DataSift allows you to filter in real time for what you need from the torrent of data flooding out of social media sites. You can sift by specifying conditions on any of the attributes present in the raw data objects, including all their metadata. You can refine the process by adding conditions on an array of supplementary features relating to profile, context, and other analysis functions such as sentiment and language. Furthermore you can combine elementary conditions or complete rules by logical composition to whatever degree of complexity you require.

To make the expression of your filter clear and concise we have developed our own curation language called the Curated Stream Definition Language, CSDL. Using the CSDL you can express powerful filters of unlimited precision and you can even express your own rules to enrich your selected data with your own feature tags.

Here's an example, just for illustration, of a complex filter that you could build with only four lines of CSDL code: imagine that you want to look at information from Twitter that mentions the iPad. Suppose you want to include content written in English or Spanish but exclude any other languages, select only content written within 100 kilometers of New York City, and exclude Tweets that have been retweeted fewer than five times. You can write that in just four lines of CSDL!

Filtering

CSDL allows you to:

  • define filtering conditions that specify what information your stream will include
  • augment the objects in the stream with data from third-party sites (for example, adding the author's gender)
  • augment the objects in the stream based on analysis of the content (for example, detecting positive or negative sentiment)
  • augment the objects in the result stream with metadata tags according to your own rules (for example, adding an "Apple" tag to objects that include mention of "iPad" or "Mac").

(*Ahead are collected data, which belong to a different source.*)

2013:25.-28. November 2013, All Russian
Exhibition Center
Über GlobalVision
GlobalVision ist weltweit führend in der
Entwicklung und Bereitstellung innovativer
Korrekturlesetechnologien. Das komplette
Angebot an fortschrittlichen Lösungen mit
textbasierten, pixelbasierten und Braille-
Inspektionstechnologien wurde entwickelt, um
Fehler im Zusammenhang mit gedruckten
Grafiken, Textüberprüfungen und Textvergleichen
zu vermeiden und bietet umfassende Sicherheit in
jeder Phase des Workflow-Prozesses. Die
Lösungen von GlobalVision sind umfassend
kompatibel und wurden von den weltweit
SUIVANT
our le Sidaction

A simple filtering condition usually has three elements.

    target + operator + argument

The target shows DataSift where to look for the information you need. For example, the target might be the 140-character string containing a Tweet, the sentiment, positive or negative, expressed in some Myspace content, or the language in which a post is written.

The operator defines the comparison Datasift should make. For example, it might search for Tweets from authors who have at least 100 followers. The operator here would be greater than. It might search for a Tweet that mentions football. The operator in this case would be contains. Or it might search for messages that include geographical information. This would employ the exists operator.

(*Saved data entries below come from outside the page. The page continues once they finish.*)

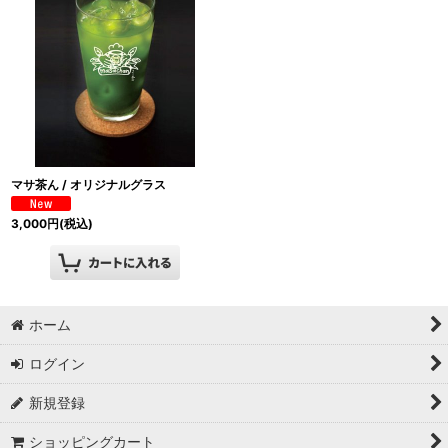
絞り込む
マサ茶ん / オリジナルグラス
3,000
円
(税込)
ホーム
ログイン
新規登録
ショッピングカート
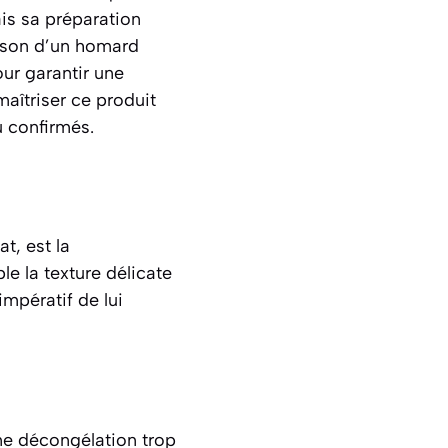
is sa préparation
isson d’un homard
ur garantir une
maîtriser ce produit
u confirmés.
t, est la
e la texture délicate
mpératif de lui
ne décongélation trop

More complex filters can be built by combining simple filters using the logical operators: AND, OR, and NOT.

Once a result stream has been defined through a filter, you can reuse it as part of the definition of another stream by using the stream keyword to combine it with further filtering conditions.

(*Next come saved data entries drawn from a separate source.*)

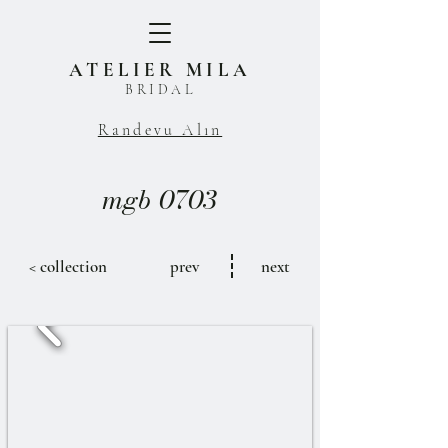
ATELIER MILA
BRIDAL
Randevu Alın
mgb 0703
< collection
prev
next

The argument can be any value, as long as the type of the argument matches the type of the target.

NoteCSDL allows you to create large and powerful filters. Each one can be up to 1MB.

Tagging

Tagging, enabled by DataSift VEDO, allow you to add your own metadata to interactions. For example, brokers monitoring a set of stocks could filter for the names of any of the companies involved and add the appropriate stock ticker as a tag.

Adding tags based on conditional rules gives you the power to code business rules directly into your CSDL code. Since you are free to choose your own tags, you can build taxonomies to fit your business, specific to the problem you're working on. Tags allow you to deliver interactions with custom metadata to your applications.